***** Data records *****
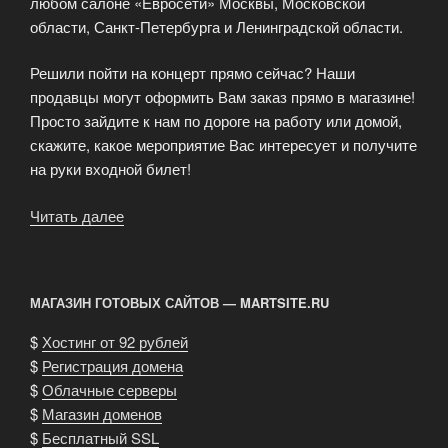
любом салоне «Евросети» Москвы, Московской
области, Санкт-Петербурга и Ленинградской области.
Решили пойти на концерт прямо сейчас? Наши
продавцы могут оформить Вам заказ прямо в магазине!
Просто зайдите к нам по дороге на работу или домой,
скажите, какое мероприятие Вас интересует и получите
на руки входной билет!
Читать далее
«Билеты
в
театр,
на
МАГАЗИН ГОТОВЫХ САЙТОВ — MARTSITE.RU
вечеринку
и
$
Хостинг от 92 рублей
концерт
$
Регистрация домена
в
$
Облачные серверы
«Евросети»»
$
Магазин доменов
$
Бесплатный SSL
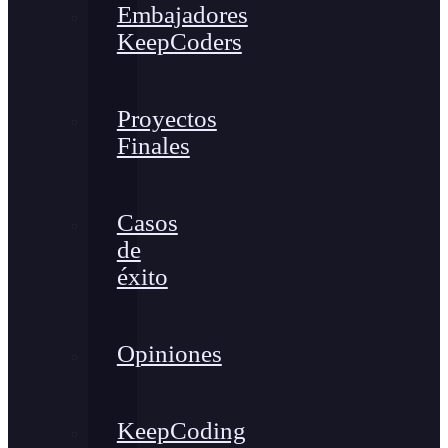
Embajadores
KeepCoders
Proyectos
Finales
Casos
de
éxito
Opiniones
KeepCoding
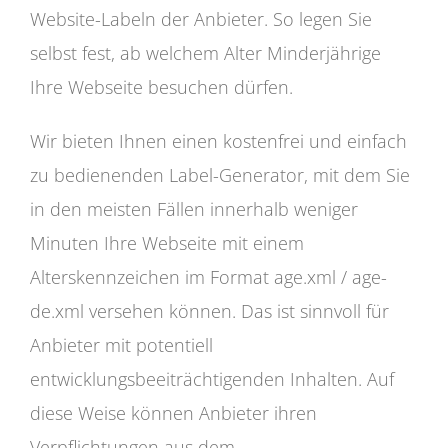
Website-Labeln der Anbieter. So legen Sie
selbst fest, ab welchem Alter Minderjährige
Ihre Webseite besuchen dürfen.
Wir bieten Ihnen einen kostenfrei und einfach
zu bedienenden Label-Generator, mit dem Sie
in den meisten Fällen innerhalb weniger
Minuten Ihre Webseite mit einem
Alterskennzeichen im Format age.xml / age-
de.xml versehen können. Das ist sinnvoll für
Anbieter mit potentiell
entwicklungsbeeiträchtigenden Inhalten. Auf
diese Weise können Anbieter ihren
Verpflichtungen aus dem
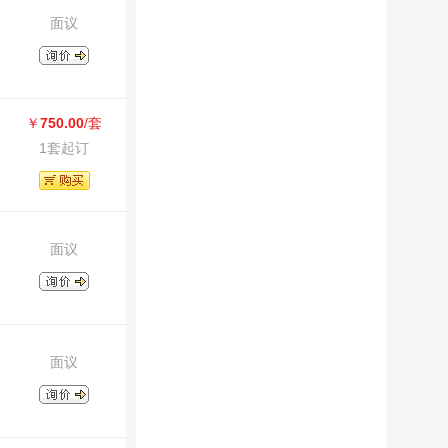
面议
￥
750.00
/套
1套起订
面议
面议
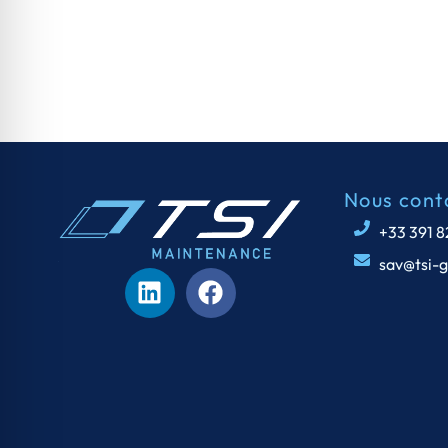
Nous cont
+33 391 
sav@tsi-g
*****
- _Task to carry out_:
The required answer is an exact copy of the lines from the one containing "Хостинг от 92 рублей" through the last line of the material, with the pictures removed.

- _Exercise answer_:
Хостинг от 92 рублей
концерт
$
Регистрация домена
в
$
Облачные серверы
«Евросети»»
$
Магазин доменов
$
Бесплатный SSL
Embajadores
KeepCoders
Proyectos
Finales
Casos
de
éxito
Opiniones
KeepCoding
Website-Labeln der Anbieter. So legen Sie
selbst fest, ab welchem Alter Minderjährige
Ihre Webseite besuchen dürfen.
Wir bieten Ihnen einen kostenfrei und einfach
zu bedienenden Label-Generator, mit dem Sie
in den meisten Fällen innerhalb weniger
Minuten Ihre Webseite mit einem
Alterskennzeichen im Format age.xml / age-
de.xml versehen können. Das ist sinnvoll für
Anbieter mit potentiell
entwicklungsbeeiträchtigenden Inhalten. Auf
diese Weise können Anbieter ihren
Verpflichtungen aus dem
面议
￥
750.00
/套
1套起订
面议
面议
Nous cont
+33 391 
sav@tsi-g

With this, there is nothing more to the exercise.